- Work instruction -
From the records, return each line that has the word "dalam" in it.

- Source data -
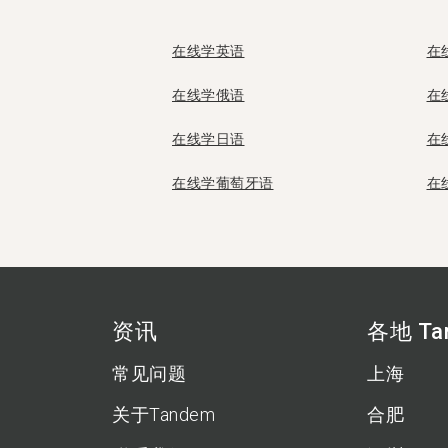
在线学英语
在
在线学俄语
在
在线学日语
在
在线学葡萄牙语
在
资讯
各地 Ta
常见问题
上海
关于Tandem
合肥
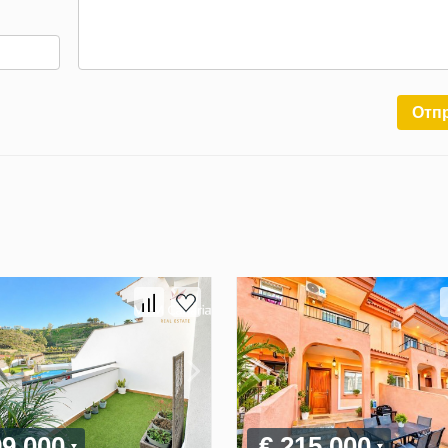
Отп
99 000
€ 215 000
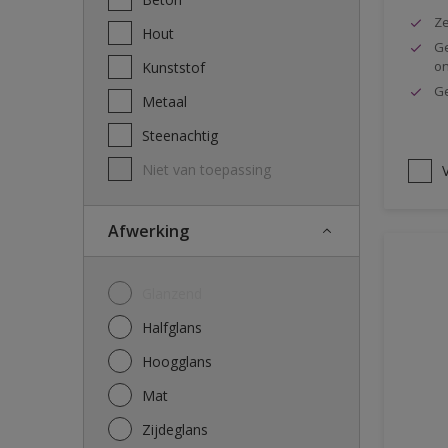
Ze
Hout
Ge
o
Kunststof
Ge
Metaal
Steenachtig
Niet van toepassing
V
Afwerking
Glanzend
Halfglans
Hoogglans
Mat
Zijdeglans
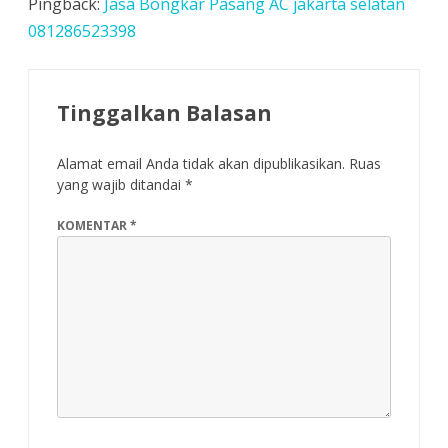
Pingback:
Jasa Bongkar Pasang AC jakarta selatan
081286523398
Tinggalkan Balasan
Alamat email Anda tidak akan dipublikasikan.
Ruas
yang wajib ditandai
*
KOMENTAR
*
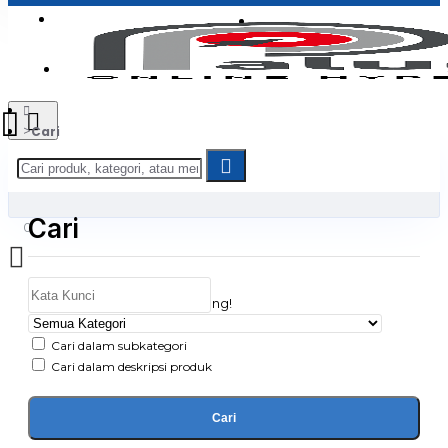
Login
Jadi Penjual
Register
Cari
Cari
0
Daftar belanja Anda kosong!
Cari dalam subkategori
Cari dalam deskripsi produk
Cari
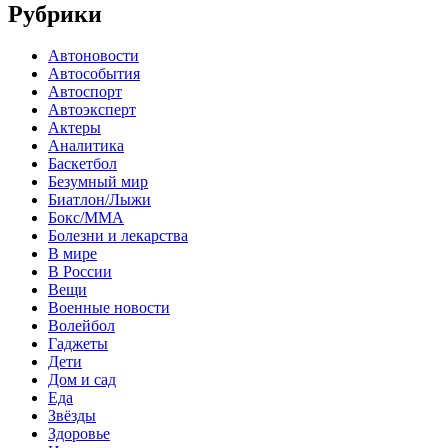
Рубрики
Автоновости
Автособытия
Автоспорт
Автоэксперт
Актеры
Аналитика
Баскетбол
Безумный мир
Биатлон/Лыжи
Бокс/MMA
Болезни и лекарства
В мире
В России
Вещи
Военные новости
Волейбол
Гаджеты
Дети
Дом и сад
Еда
Звёзды
Здоровье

- Answer to the exercise -
Cari dalam subkategori
Cari dalam deskripsi produk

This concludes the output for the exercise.